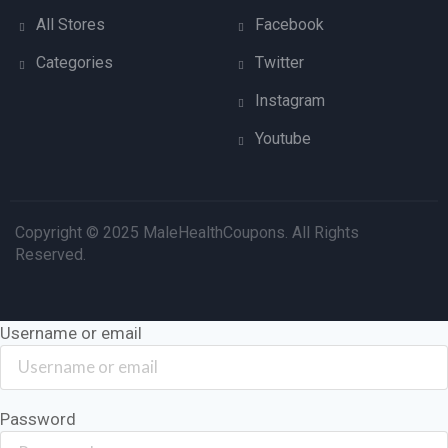
All Stores
Facebook
Categories
Twitter
Instagram
Youtube
Copyright © 2025 MaleHealthCoupons. All Rights
Reserved.
Username or email
Password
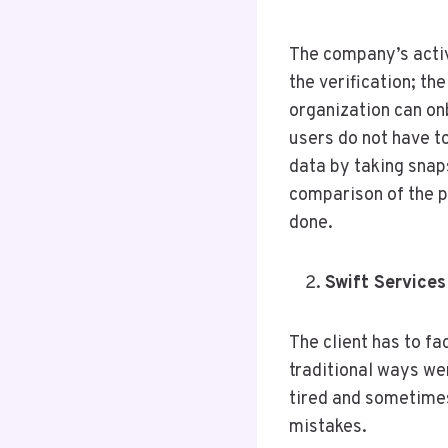
The company’s activ
the verification; th
organization can on
users do not have to
data by taking snap
comparison of the p
done.
Swift Services
The client has to f
traditional ways w
tired and sometimes
mistakes.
◆ ◆ ◆ ◆ ◆ ◆ ◆
_BRIEF:_
Transcribe every record above in full. Pictures stay out of the copy.

_OUTPUT FOR THIS TASK:_
All Stores
Facebook
Categories
Twitter
Instagram
Youtube
Copyright © 2025 MaleHealthCoupons. All Rights
Reserved.
Username or email
Password
The company’s activ
the verification; th
organization can on
users do not have to
data by taking snap
comparison of the p
done.
Swift Services
The client has to f
traditional ways w
tired and sometimes
mistakes.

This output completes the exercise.